El capítulo en el que Carassai analiza las letras de las canciones populares argentinas sobre Malvinas —casi todas folclóricas— antes de la guerra es sin dudas el más osado. Sin embargo, no debería entrar en la categoría de aquello que no sabemos de Malvinas, sino más bien de aquello que sí sabíamos pero que no estaba decodificado aún a través del análisis sistemático de un cientista social: el hecho de que, para 1982, el in crescendo del interés por Malvinas había pasado de un simple anhelo a una suerte de exigencia de recuperación, que en cierta medida demuestra que las plazas llenas del 2 y el 10 de abril de 1982 no fueron hechos fortuitos sino un verdadero clamor popular (tanto como la reprimida del 30 de marzo que muchas veces se esgrime como una paradoja que no sería tal: que el pueblo estuviese agotado por las presiones económicas imperantes no se contraponía en absoluto a la necesidad de recuperación de las islas).

En el epílogo, luego de contar la prosperidad inesperada de un pueblo que parecía condenado a ser entregado de una forma u otra a la Argentina y que ahora goza de uno de los PBI per cápita más altos del mundo gracias a sus ilegítimas licencias de pesca que el fin de la guerra les permitió otorgar, Carassai llega a una conclusión demoledora: habla de un nuevo nacionalismo isleño, que se cimentó en 1982 y que crece y se consolida a medida que avanza la tensión con Argentina. Es decir: mientras nosotros sigamos apostando por un nacionalismo ciego que reza (el verbo en este caso es más que una mera fórmula) que “las Malvinas son argentinas”, ellos seguirán siendo cada vez más ellos y menos nosotros. Acaso, en tanto sigamos sin saber nada sobre Malvinas, poco podremos hacer para que nuestro reclamo llegue a buen puerto.

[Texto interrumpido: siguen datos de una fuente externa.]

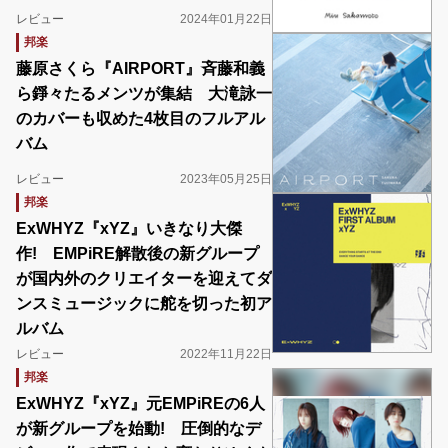
レビュー
2024年01月22日
邦楽
藤原さくら『AIRPORT』斉藤和義
ら錚々たるメンツが集結 大滝詠一
のカバーも収めた4枚目のフルアル
バム
レビュー
2023年05月25日
邦楽
ExWHYZ『xYZ』いきなり大傑
作! EMPiRE解散後の新グループ
が国内外のクリエイターを迎えてダ
ンスミュージックに舵を切った初ア
ルバム
レビュー
2022年11月22日
邦楽
ExWHYZ『xYZ』元EMPiREの6人
が新グループを始動! 圧倒的なデ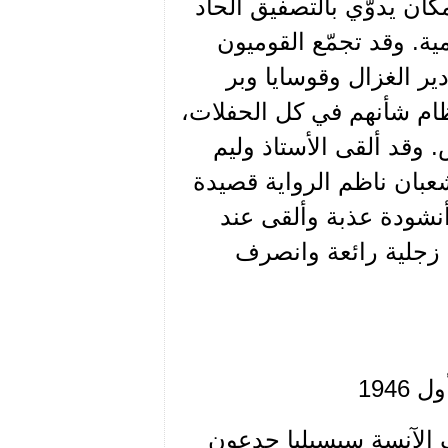
المكان يدوّي بالتصفيق الحاد
ية. وقد تجمّع القوميون
ر الغزال وقوسايا وبر
ظام شأنهم في كل الحفلات،
وقد ألقى الأستاذ وليم
ي شعبان ناظم الرواية قصيدة
نشودة عذبة وألقى عند
 زجلية رائعة وانصرف
 الآنسة سيسيليا جدعون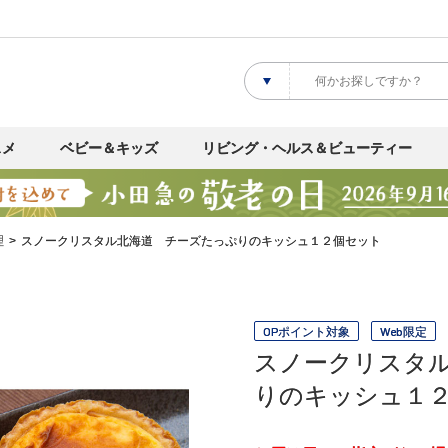
スメ
ベビー＆キッズ
リビング・ヘルス＆ビューティー
理
スノークリスタル北海道 チーズたっぷりのキッシュ１２個セット
OPポイント対象
Web限定
スノークリスタ
りのキッシュ１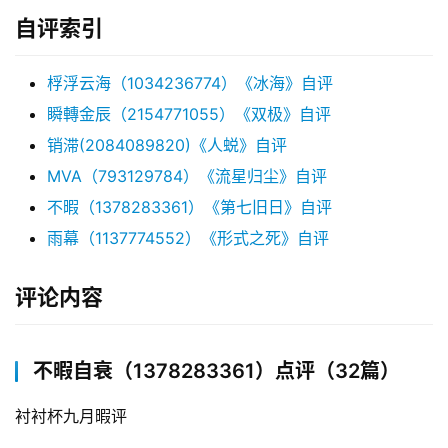
自评索引
桴浮云海（1034236774）《冰海》自评
瞬轉金辰（2154771055）《双极》自评
销滞(2084089820)《人蜕》自评
MVA（793129784）《流星归尘》自评
不暇（1378283361）《第七旧日》自评
雨幕（1137774552）《形式之死》自评
评论内容
不暇自衰（1378283361）点评（32篇）
衬衬杯九月暇评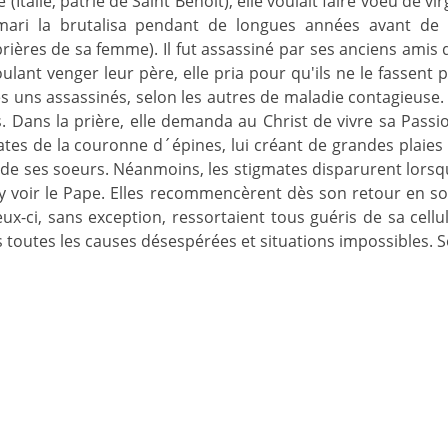
Italie, patrie de Saint Benoît), elle voulait faire voeu de vi
mari la brutalisa pendant de longues années avant de 
ières de sa femme). Il fut assassiné par ses anciens amis 
ulant venger leur père, elle pria pour qu'ils ne le fassent 
es uns assassinés, selon les autres de maladie contagieuse. 
. Dans la prière, elle demanda au Christ de vivre sa Passio
ates de la couronne d´épines, lui créant de grandes plaies
e de ses soeurs. Néanmoins, les stigmates disparurent lo
 voir le Pape. Elles recommencèrent dès son retour en son 
ux-ci, sans exception, ressortaient tous guéris de sa cellul
 toutes les causes désespérées et situations impossibles. 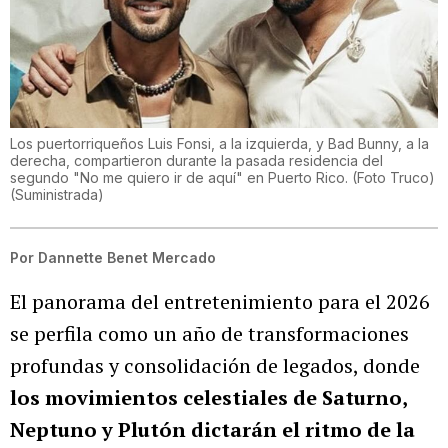
Los puertorriqueños Luis Fonsi, a la izquierda, y Bad Bunny, a la
derecha, compartieron durante la pasada residencia del
segundo "No me quiero ir de aquí" en Puerto Rico. (Foto Truco)
(
Suministrada
)
Por
Dannette Benet Mercado
El panorama del entretenimiento para el 2026
se perfila como un año de transformaciones
profundas y consolidación de legados, donde
los movimientos celestiales de Saturno,
Neptuno y Plutón dictarán el ritmo de la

Desire the Right es el lema que flamea en la bandera malvinense que muy pocos argentinos conocen. Su traducción es ambigua, y bien podría referir a “desear lo (cor)recto” o a “desear el derecho”, un anhelo argentino que persiste desde 1833. Lograr ese derecho —esa soberanía— sin dudas llevará más trabajo que simplemente continuar con el inclaudicable reclamo. Conocerlos a ellos para imaginar un nosotros conjunto suena a quimera, pero puede ser un primer paso.